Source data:
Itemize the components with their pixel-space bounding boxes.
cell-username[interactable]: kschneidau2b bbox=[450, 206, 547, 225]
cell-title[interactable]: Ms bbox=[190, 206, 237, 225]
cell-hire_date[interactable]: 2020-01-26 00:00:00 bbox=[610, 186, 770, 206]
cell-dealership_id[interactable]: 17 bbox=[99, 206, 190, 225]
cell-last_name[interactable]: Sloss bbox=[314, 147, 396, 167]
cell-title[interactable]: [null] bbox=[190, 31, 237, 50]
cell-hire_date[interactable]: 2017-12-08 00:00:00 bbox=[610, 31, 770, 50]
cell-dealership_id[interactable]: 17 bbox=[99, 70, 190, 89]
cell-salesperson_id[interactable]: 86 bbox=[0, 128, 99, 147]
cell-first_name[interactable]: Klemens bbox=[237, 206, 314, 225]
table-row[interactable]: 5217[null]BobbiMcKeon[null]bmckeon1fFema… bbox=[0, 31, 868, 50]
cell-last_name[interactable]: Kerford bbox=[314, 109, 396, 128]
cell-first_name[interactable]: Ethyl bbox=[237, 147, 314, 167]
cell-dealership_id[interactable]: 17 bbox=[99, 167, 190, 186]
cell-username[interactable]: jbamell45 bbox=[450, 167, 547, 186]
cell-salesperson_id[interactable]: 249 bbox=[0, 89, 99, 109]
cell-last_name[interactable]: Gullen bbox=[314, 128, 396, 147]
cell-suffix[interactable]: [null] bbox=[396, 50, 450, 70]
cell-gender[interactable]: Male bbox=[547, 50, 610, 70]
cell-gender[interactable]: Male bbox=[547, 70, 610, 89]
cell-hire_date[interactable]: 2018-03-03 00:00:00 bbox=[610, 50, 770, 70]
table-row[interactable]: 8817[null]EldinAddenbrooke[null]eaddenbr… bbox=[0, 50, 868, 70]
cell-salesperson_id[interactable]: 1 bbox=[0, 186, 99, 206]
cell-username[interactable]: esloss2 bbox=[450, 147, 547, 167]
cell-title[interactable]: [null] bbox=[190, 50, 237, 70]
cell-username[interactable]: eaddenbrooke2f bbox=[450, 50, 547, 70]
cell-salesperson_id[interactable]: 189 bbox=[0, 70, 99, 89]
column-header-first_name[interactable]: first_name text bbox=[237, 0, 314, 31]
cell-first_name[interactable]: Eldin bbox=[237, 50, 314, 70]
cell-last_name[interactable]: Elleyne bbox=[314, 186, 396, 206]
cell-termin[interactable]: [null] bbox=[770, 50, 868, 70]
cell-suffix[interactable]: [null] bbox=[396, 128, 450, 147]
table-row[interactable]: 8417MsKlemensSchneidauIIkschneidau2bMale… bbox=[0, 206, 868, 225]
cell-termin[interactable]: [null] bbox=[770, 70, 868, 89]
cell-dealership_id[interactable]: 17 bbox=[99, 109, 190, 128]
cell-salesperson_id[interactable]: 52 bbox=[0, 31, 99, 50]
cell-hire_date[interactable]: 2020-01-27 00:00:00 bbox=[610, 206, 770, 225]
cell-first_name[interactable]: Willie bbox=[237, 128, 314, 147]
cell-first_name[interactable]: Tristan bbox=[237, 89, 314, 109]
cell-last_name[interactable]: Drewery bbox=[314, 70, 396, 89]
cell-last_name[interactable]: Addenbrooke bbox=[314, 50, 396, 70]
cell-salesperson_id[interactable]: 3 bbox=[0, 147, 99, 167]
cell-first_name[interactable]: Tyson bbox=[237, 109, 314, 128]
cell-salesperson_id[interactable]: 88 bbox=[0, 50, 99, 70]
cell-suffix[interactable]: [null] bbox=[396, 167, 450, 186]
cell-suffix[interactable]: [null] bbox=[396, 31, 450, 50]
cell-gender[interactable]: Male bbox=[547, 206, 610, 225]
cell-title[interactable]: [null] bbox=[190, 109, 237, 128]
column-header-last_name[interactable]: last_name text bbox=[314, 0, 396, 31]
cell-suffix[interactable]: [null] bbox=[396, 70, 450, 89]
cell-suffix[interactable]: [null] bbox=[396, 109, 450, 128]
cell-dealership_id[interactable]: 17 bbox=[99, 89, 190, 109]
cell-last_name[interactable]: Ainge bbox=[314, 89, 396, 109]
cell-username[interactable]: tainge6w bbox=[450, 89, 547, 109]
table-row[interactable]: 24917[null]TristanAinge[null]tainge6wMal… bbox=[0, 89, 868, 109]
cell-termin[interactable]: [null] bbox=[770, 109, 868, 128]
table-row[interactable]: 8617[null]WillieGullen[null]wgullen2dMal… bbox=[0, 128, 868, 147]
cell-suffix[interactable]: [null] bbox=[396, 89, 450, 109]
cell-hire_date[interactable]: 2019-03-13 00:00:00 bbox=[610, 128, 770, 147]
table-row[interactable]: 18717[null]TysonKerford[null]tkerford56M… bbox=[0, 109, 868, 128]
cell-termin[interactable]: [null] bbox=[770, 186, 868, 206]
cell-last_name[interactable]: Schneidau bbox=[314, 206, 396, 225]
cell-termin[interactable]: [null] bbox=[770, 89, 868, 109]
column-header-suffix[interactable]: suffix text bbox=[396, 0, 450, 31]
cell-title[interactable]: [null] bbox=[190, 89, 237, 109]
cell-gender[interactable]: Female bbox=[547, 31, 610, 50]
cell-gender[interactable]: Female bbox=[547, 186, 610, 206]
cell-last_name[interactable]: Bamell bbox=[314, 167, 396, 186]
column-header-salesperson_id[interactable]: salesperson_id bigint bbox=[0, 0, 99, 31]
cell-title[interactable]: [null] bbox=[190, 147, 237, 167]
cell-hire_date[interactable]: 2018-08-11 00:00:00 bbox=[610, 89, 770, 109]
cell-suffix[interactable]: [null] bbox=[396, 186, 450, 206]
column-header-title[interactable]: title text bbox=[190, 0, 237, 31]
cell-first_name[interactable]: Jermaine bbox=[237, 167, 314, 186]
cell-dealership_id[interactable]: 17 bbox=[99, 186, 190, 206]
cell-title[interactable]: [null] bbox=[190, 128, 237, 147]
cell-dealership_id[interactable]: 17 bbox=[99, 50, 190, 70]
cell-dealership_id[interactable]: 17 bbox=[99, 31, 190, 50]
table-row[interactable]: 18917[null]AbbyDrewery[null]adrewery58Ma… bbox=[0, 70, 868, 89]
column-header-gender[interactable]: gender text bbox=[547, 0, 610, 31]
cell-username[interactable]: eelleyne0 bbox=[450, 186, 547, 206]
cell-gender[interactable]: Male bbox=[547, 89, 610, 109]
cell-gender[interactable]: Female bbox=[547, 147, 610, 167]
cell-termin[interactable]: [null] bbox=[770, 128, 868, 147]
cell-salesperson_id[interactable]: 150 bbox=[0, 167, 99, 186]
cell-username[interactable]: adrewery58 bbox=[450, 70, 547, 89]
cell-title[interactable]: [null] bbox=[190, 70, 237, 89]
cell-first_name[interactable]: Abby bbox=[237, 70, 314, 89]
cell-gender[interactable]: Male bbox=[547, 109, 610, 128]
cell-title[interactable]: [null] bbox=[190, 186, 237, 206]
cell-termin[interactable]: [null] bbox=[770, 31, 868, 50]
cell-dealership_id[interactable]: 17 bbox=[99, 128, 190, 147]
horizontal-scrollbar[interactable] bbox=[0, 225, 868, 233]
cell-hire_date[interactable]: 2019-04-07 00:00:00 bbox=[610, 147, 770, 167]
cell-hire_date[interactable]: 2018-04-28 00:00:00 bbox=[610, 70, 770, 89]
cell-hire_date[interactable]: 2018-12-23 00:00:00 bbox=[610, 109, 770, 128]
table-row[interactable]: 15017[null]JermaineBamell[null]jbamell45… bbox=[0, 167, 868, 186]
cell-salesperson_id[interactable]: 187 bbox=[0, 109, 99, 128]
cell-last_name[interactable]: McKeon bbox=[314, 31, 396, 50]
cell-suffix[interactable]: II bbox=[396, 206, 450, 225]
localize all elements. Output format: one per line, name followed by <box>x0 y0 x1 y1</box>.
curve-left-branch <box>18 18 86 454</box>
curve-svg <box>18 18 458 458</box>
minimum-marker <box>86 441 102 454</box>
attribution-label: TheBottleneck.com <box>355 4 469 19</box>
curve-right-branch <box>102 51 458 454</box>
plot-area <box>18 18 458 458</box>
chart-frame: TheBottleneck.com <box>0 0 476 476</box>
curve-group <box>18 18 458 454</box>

» Prompt
State how many lines in the records above contain the word "text". Write the number alone.

» Answer section
5